Extracted records START
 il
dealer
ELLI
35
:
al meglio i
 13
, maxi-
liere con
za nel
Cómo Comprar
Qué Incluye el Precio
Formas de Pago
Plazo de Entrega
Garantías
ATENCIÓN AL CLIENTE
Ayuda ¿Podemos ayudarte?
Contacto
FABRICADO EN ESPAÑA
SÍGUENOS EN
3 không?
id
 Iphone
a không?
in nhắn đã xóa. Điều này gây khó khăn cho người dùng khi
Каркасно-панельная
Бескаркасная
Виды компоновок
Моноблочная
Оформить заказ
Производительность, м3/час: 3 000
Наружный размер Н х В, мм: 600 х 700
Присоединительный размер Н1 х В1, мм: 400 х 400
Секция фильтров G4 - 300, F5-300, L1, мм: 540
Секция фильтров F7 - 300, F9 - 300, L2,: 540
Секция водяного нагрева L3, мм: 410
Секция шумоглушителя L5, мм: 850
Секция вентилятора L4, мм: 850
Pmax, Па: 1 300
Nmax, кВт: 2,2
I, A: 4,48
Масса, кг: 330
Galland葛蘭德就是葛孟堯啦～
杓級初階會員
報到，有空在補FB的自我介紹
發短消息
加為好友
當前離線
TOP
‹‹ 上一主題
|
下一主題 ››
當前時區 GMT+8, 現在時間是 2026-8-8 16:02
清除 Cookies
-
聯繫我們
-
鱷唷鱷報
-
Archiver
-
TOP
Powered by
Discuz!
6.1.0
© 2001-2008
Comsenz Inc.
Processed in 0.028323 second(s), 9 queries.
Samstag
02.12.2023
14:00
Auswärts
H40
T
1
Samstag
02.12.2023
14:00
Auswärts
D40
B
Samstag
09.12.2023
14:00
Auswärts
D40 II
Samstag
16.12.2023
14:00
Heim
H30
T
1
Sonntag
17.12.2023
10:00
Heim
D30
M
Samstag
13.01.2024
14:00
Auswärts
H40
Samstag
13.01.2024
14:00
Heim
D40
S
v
Extracted records END
Extracted records START
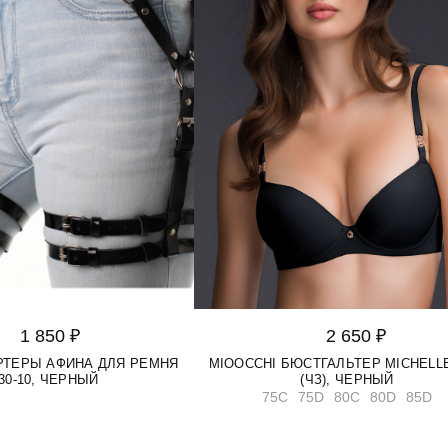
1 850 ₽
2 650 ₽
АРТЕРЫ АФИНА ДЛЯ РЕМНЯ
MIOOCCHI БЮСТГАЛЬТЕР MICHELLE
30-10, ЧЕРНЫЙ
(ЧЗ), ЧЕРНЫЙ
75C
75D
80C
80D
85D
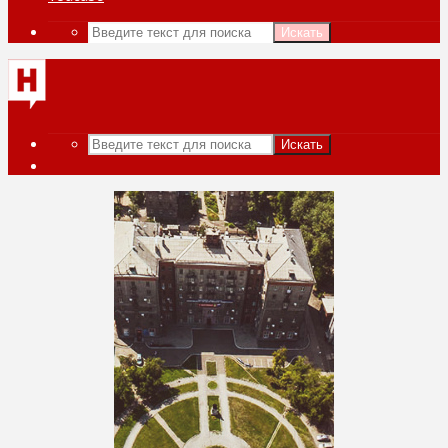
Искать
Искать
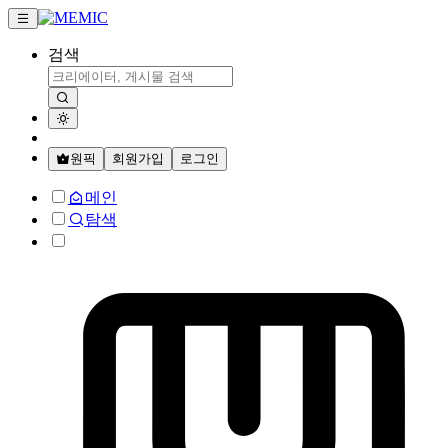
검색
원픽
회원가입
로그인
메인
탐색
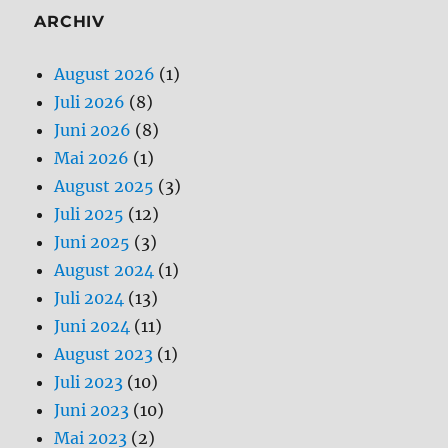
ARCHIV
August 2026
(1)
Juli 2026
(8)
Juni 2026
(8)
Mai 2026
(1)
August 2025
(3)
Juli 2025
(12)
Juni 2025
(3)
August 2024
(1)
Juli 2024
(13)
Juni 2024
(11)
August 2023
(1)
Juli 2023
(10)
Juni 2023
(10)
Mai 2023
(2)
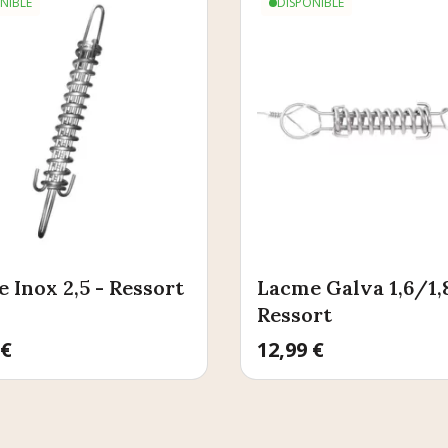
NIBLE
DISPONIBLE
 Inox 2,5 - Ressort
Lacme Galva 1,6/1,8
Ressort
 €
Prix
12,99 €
Extracted records END
(Exercise directions)
Find the lines above that hold "фильтров", then copy each of them.

(Answer to this task)
Секция фильтров G4 - 300, F5-300, L1, мм: 540
Секция фильтров F7 - 300, F9 - 300, L2,: 540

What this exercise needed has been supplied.